▶ _Task to complete_: Leaving out the images, repeat all the lines below exactly.

── Data to use ──

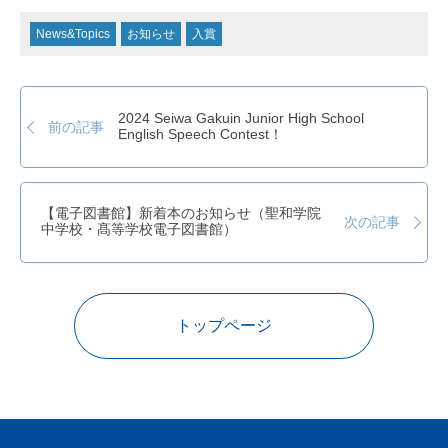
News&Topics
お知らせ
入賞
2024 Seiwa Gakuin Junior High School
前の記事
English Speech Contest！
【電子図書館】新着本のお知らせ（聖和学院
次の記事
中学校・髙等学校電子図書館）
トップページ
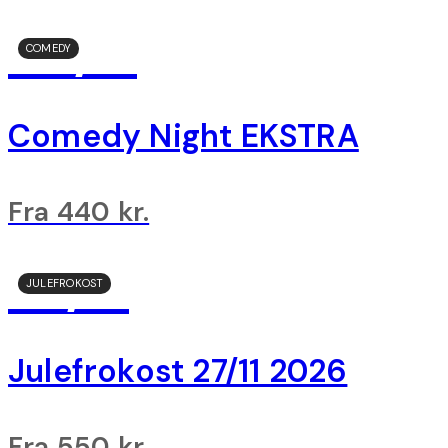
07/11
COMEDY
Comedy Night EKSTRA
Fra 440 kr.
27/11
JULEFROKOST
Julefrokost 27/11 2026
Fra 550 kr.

───

▶ _Answer space_:
News&Topics
お知らせ
入賞
2024 Seiwa Gakuin Junior High School
前の記事
English Speech Contest！
【電子図書館】新着本のお知らせ（聖和学院
次の記事
中学校・髙等学校電子図書館）
トップページ
07/11
COMEDY
Comedy Night EKSTRA
Fra 440 kr.
27/11
JULEFROKOST
Julefrokost 27/11 2026
Fra 550 kr.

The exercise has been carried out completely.